NASOpenClawRunTime/skills/feed-to-md/scripts/feed_to_md.py

#!/usr/bin/env python3
"""Convert RSS/Atom feeds to Markdown with safe URL/path handling."""

from __future__ import annotations

import argparse
import html
import ipaddress
import pathlib
import re
import socket
import sys
import urllib.parse
import urllib.request
import xml.etree.ElementTree as ET

TAG_RE = re.compile(r"<[^>]+>")


def normalize_text(value: str) -> str:
    text = html.unescape(value or "")
    text = TAG_RE.sub("", text)
    return " ".join(text.split()).strip()


def validate_public_hostname(hostname: str, label: str) -> None:
    if hostname in {"localhost", "localhost.localdomain"}:
        raise ValueError(f"{label} uses localhost, which is not allowed")

    try:
        addr_info = socket.getaddrinfo(hostname, None)
    except socket.gaierror as exc:
        raise ValueError(f"Unable to resolve host: {hostname}") from exc

    for item in addr_info:
        ip_raw = item[4][0]
        ip = ipaddress.ip_address(ip_raw)
        if (
            ip.is_private
            or ip.is_loopback
            or ip.is_link_local
            or ip.is_multicast
            or ip.is_reserved
            or ip.is_unspecified
        ):
            raise ValueError(f"{label} resolves to a non-public IP address")


def validate_feed_url(raw_url: str, label: str = "Feed URL") -> str:
    parsed = urllib.parse.urlparse(raw_url)
    if parsed.scheme not in {"http", "https"}:
        raise ValueError(f"{label} must use http or https")
    if not parsed.hostname:
        raise ValueError(f"{label} must include a hostname")
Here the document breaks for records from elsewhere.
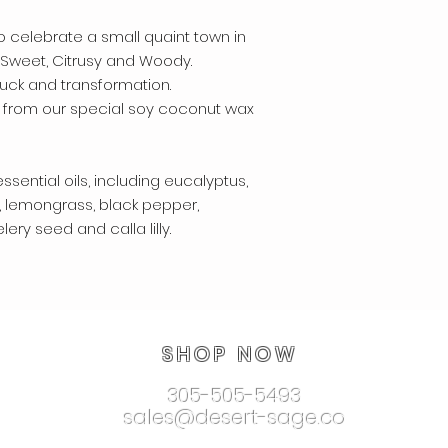
 celebrate a small quaint town in
. Sweet, Citrusy and Woody.
ck and transformation.
 from our special soy coconut wax
ssential oils, including eucalyptus,
, lemongrass, black pepper,
ry seed and calla lilly.
SHOP NOW
305-505-5493
sales@desert-sage.co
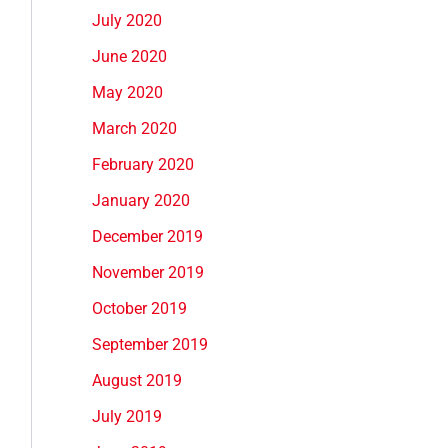
July 2020
June 2020
May 2020
March 2020
February 2020
January 2020
December 2019
November 2019
October 2019
September 2019
August 2019
July 2019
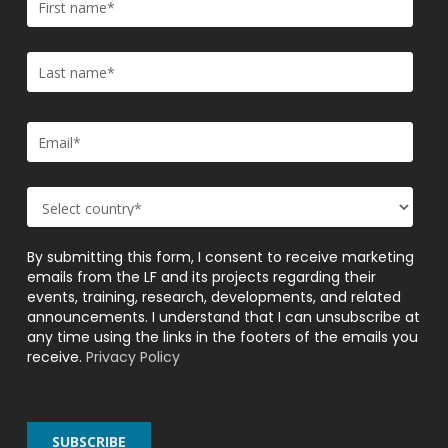
By submitting this form, I consent to receive marketing
emails from the LF and its projects regarding their
events, training, research, developments, and related
announcements. I understand that I can unsubscribe at
any time using the links in the footers of the emails you
receive.
Privacy Policy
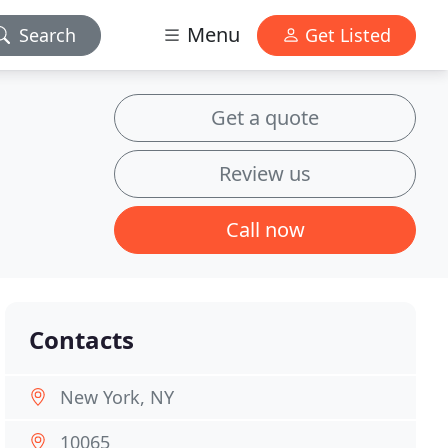
Menu
Search
Get Listed
Get a quote
Review us
Call now
Contacts
New York, NY
10065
    hostname = parsed.hostname.strip().lower()
    validate_public_hostname(hostname, f"{label} host")

    return parsed.geturl()


def validate_output_path(raw_path: str) -> pathlib.Path:
    out_path = pathlib.Path(raw_path)
    if out_path.is_absolute():
        raise ValueError("Output path must be relative to the current workspace")
    if ".." in out_path.parts:
        raise ValueError("Output path must not contain '..'")
    if out_path.suffix.lower() != ".md":
        raise ValueError("Output path must end with .md")

    root = pathlib.Path.cwd().resolve()
    target = (root / out_path).resolve()
    try:
        target.relative_to(root)
    except ValueError as exc:
        raise ValueError("Output path escapes the current workspace") from exc
    return target


class PublicOnlyRedirectHandler(urllib.request.HTTPRedirectHandler):
    def redirect_request(self, req, fp, code, msg, headers, newurl):  # noqa: D401
        redirected_url = urllib.parse.urljoin(req.full_url, newurl)
        validate_feed_url(redirected_url, "Redirect URL")
        return super().redirect_request(req, fp, code, msg, headers, newurl)


def fetch_xml(url: str, timeout: int = 15) -> bytes:
    request = urllib.request.Request(
        url,
        headers={
            "User-Agent": "Mozilla/5.0 (Macintosh; Intel Mac OS X 10_15_7) AppleWebKit/537.36 (KHTML, like Gecko) Chrome/120.0.0.0 Safari/537.36",
            "Accept": "application/rss+xml, application/atom+xml, application/xml, text/xml, */*",
            "Accept-Language": "en-US,en;q=0.9",
        },
    )
    opener = urllib.request.build_opener(PublicOnlyRedirectHandler())
    with opener.open(request, timeout=timeout) as response:
        final_url = response.geturl()
        validate_feed_url(final_url, "Final URL")
        return response.read()


def namespace(tag: str) -> str | None:
    if tag.startswith("{") and "}" in tag:
        return tag[1:].split("}", 1)[0]
    return None


def find_text(elem: ET.Element, path: str, ns: dict[str, str] | None = None) -> str:
    child = elem.find(path, ns or {})
    if child is None or child.text is None:
        return ""
    return normalize_text(child.text)


def parse_rss(root: ET.Element) -> tuple[str, list[dict[str, str]]]:
    content_ns = {"content": "http://purl.org/rss/1.0/modules/content/"}
    channel = root.find("channel")
    if channel is None:
        raise ValueError("Invalid RSS feed: missing channel")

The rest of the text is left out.